Cameras, CACs & Clocks: Enterprise IoT Security Sucks - A Story of Two Million Interrogated Devices
Working globally with Fortune 500 enterprises and government agencies we’ve interrogated over two million production IoT devices. Across these two million devices we’ve identified threats and trends, compiled statistics, summarized compelling cases, and evaluated common offenders. We’ve also assembled tactics that organizations can employ to recognize value from their IoT devices while minimizing risk and ensuring that devices that are secure today will stay secure tomorrow.
Security is an Awesome Product Feature
As a security practitioner, do you feel like your developers don’t want to talk to you? How can we convince developers that security is important? This talk explains how to frame security issues as opportunities for product differentiation. This approach starts a conversation with the developers that will yield a better relationship with the security team. I’ll show how to stop treating developers as the problem and include them as active partners in the solution.
Product Teams balance the competing interests for new features based on business value, but oftentimes there are no voices for security. Security teams need to make the point that the business value of a system cannot be realized if the system is un-trustworthy. Development teams must add security to their full lifecycle view of product development.

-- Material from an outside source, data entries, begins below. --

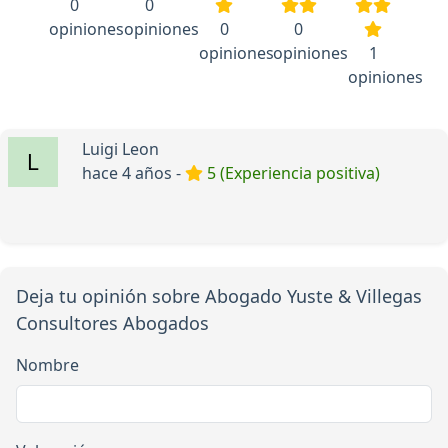
0
0
opiniones
opiniones
0
0
opiniones
opiniones
1
opiniones
Luigi Leon
hace 4 años -
5 (Experiencia positiva)
Deja tu opinión sobre Abogado Yuste & Villegas
Consultores Abogados
Nombre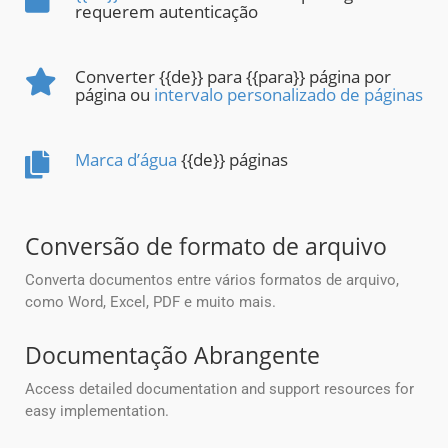
requerem autenticação
Converter {{de}} para {{para}} página por
página ou
intervalo personalizado de páginas
Marca d’água
{{de}} páginas
Conversão de formato de arquivo
Converta documentos entre vários formatos de arquivo,
como Word, Excel, PDF e muito mais.
Documentação Abrangente
Access detailed documentation and support resources for
easy implementation.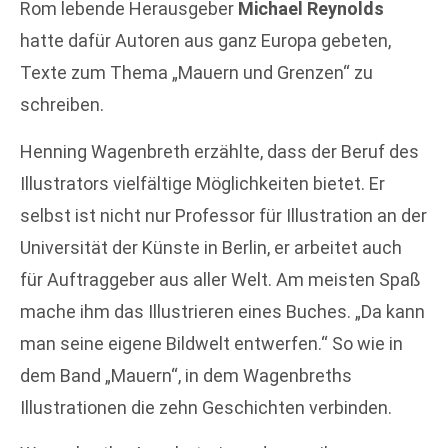
Rom lebende Herausgeber
Michael Reynolds
hatte dafür Autoren aus ganz Europa gebeten,
Texte zum Thema „Mauern und Grenzen“ zu
schreiben.
Henning Wagenbreth erzählte, dass der Beruf des
Illustrators vielfältige Möglichkeiten bietet. Er
selbst ist nicht nur Professor für Illustration an der
Universität der Künste in Berlin, er arbeitet auch
für Auftraggeber aus aller Welt. Am meisten Spaß
mache ihm das Illustrieren eines Buches. „Da kann
man seine eigene Bildwelt entwerfen.“ So wie in
dem Band „Mauern“, in dem Wagenbreths
Illustrationen die zehn Geschichten verbinden.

This work is based on rolling out security processes in my consulting organization of nearly 4,000 resources.
In many organizations security features are added as requirements in a category called “non-functional requirements”. This phrase may mean they are explicit features of the product. But this category also devalues these features. Product owners and development teams must value security aspects of the product as first class features. If a client, or user, cannot trust the system to prevent their data from being exposed, then they will likely find a different product to use. Conversely, if a product demonstrates strong security features, then clients and users will choose that system over others that are less secure.
Stryng Theory: Disregard Becomes a Dumpster Fire
The story of my approach to white-hatting for over a decade and some Do'S and Don'ts I have learned along the way. Even that one time I...
Trifecta of Email Authentication
This talk would be about how to prevent or avoid email spoofing. How the three email authentication mechanisms and techniques work together to avoid or atleast eliminate frauds and cybercriminals from spoofing a domain or sender information.
Beyond Purple - Fostering Cross-Team Collaboration
Many companies find themselves with teams that become siloed. This often leads to strained communications, filtered communications, or even loss of communication between these teams. In this talk, we will use real-world examples where collaboration and purple team concepts were used to break down communication barriers, share knowledge, and foster ongoing cooperation between a mix of technical and non-technical teams.